Active Learning of Linking Rules¤

Introduction¤

Active learning infuses expert knowledge and creates new relationships between properties of two datasets. We can learn new rules and refine existing rules.

Usage¤

Active learning is a special case of machine learning in which a learning algorithm interactively queries a user to label new data points with the desired outputs. [wikipedia]

In Corporate Memory we apply this approach to the process of learning a linking rule by interactively label records from the configured source and target dataset. Labeling in this case means to indicate if the pair of resources (from source and target) should be connected with the configured property. The labeling process creates reference links against which the linking rule can be created and further refined as more input is given by the user.

Our active (link) learning is a three step process:

It starts by define properties to compare between entities of the selected datasets.
We continue with the interactive labeling process where user feedback is asked, the golden record build and a rule (automatically) calculated and refined (as more reference links are entered)
Saving the learned rule and/or the reference links only

Start the learning dialog¤

Link learning is a feature available on a link rule in a Build project. See the Lift data from tabular data such as CSV, XSLX or database tables tutorial to learn how to setup a project.

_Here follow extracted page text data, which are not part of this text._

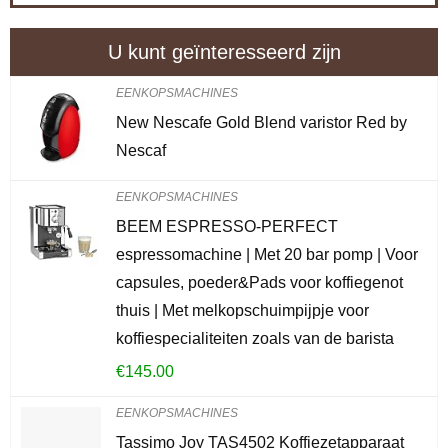
U kunt geïnteresseerd zijn
EENKOPSMACHINES
New Nescafe Gold Blend varistor Red by
Nescaf
EENKOPSMACHINES
BEEM ESPRESSO-PERFECT
espressomachine | Met 20 bar pomp | Voor
capsules, poeder&Pads voor koffiegenot
thuis | Met melkopschuimpijpje voor
koffiespecialiteiten zoals van de barista
€
145.00
EENKOPSMACHINES
Tassimo Joy TAS4502 Koffiezetapparaat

Use the Create button in your project and select Linking to create a new linking rule. In the configuration dialog of your linking rule and setup source and target datasets as well as the linking property that should be yielded. Start the learning dialog by clicking the “Learning” tab in the linking view.

The examples process below uses the movies example project which can be added to your workspace with the Add “movies” example project button to be found in the user menu in the top right corner.

Creating an automatic link rule¤

Choose properties to compare. Select from the suggestions or search them by specifying property paths for both entities.

Note

Based on the dataset suggestions for comparison are produced.

Add property paths for both entities¤

Click on the Source path and select a path.
Click on the Target path and select a corresponding path.
Click on the icon to add the path pair to be examined in the learning algorithm.

Success

Step Result: Both entities’ paths were added.
Click on icon to remove the paths.
Click on Start learning.

Note

Clicking on the icon uses the property value as the entity label, unselecting the icon removes the property value from the entity label. Multiple properties can be starred to use them as a combined label.

Success

Step Result: The comparison in both paths will be reflected as shown below.

Cross-check the similarity between the source and target path data with regards to the configured link property (owl:sameAs in this example).

Confirm: If the source and target title names are the same, click on Confirm and it is shown in dark blue colour.

Uncertain: If the title names differ slightly, we can consider the link uncertain. As it might be a spelling mistake, we cannot ensure it is the same nor can we say it is different. If the title names are different it is displayed in light blue colour.

Decline: If the title names of source and target path are different,click on decline and it displayed in light blue colour.
On the right side of the page click on the 3 dots, then click on show entity’s URI.

Success

Step Result: It shows the link entity URIs along with rows numbers in both the dataset files.

Click on Save based on our input confirm, uncertain and decline the link rule will get generated automatically and the score changes for these entities in the score bar.

Switch on the save best learned rule, then click on save.

Success

The new automatically created linking rule based on the input training data consisting of confirmed, uncertain and declined links is shown below. It tokenize all the input values from the connected source path and compares the data with target paths.